There’s a whole cottage industry that’s grown up around the misfortunes and fears of people on the academic job market. It’s true that the academic job market has been pretty difficult for a number of disciplines, such as Literary Studies, History, and Philosophy. It’s true that Ph.D. is no guarantee of a job — and neither is being brilliant, promising, and deserving. People should be made aware of that when they start graduate school. And it’s true that going on the job market can be a harrowing and emotionally draining experience — even for a successful candidate.
But in the jobs section of the Chronicle of Higher Education‘s website, an elaborate therapeutic discourse has grown up around people’s problems finding academic employment. There is a thin line between “personal is the political” approaches to systematic critique and confessional, therapeutic, pull-yourself-up-by-the-bootstaps-ism. The former offers personal experience as a way of understanding larger, impersonal structures that need to be transformed. The latter offers personal experience as a spectacle to be consumed for its own sake. Of course you should read what’s there, but do so with a dose of caution.

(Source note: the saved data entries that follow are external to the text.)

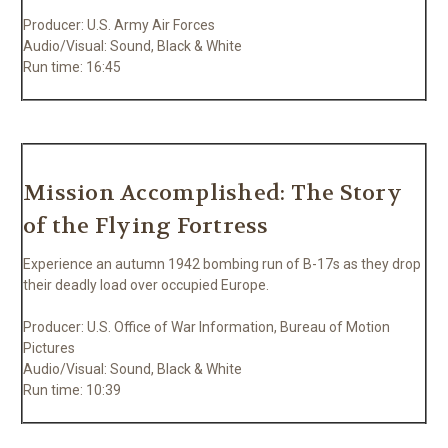
Producer: U.S. Army Air Forces
Audio/Visual: Sound, Black & White
Run time: 16:45
Mission Accomplished: The Story
of the Flying Fortress
Experience an autumn 1942 bombing run of B-17s as they drop
their deadly load over occupied Europe.
Producer: U.S. Office of War Information, Bureau of Motion
Pictures
Audio/Visual: Sound, Black & White
Run time: 10:39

For instance, as of this update, the Chronicle has been following (or trying to invent, in my opinion) a controversy over whether blogging can hurt your career. It began with a crusty English professor somewhere saying that if a candidate blogged, he would never hire him or her. (Keep in mind that crusty search committee members say all manner of stupid things when given the chance. A search committee is a committee and that person has one vote at one school.) Their latest case in point is Juan Cole, a full professor at Michigan who was up for but did not get a tenured job at Yale. Cole’s response to the forum is to shame the Chronicle for asking the question, and you should too. (Of course, if you’re going to have a confessional blog, do it pseudonymously, and not on your professional site — in other words, “do as I say, not as I do.”)
It’s good to read and hear others’ stories. But more important than reading online, I think people on the market will learn more from talking with their peers — in their field, at their school, at the same stage of their career or just a little further along. Those are the stories that need to be heard and that need to be told, and it’s very unlikely that you’ll find them in a public forum like the Chronicle. I don’t meant to sound dismissive. The stories that you find at the Chronicle document people’s real experiences. But like all experiences that appear in the media, they are selected experiences. They certainly represent something real, but they may or may not be as “representative” as they appear to be.
I say this as an avid fan and recommender (to both women and men) of Ms. Mentor’s Impeccable Advice for Women in Academia. I believe that people need to be aware of and learn to handle the very real institutional and professional issues that will confront them from the moment they enter graduate school. After all, we should care for our professional lives, and the professional lives of those around us.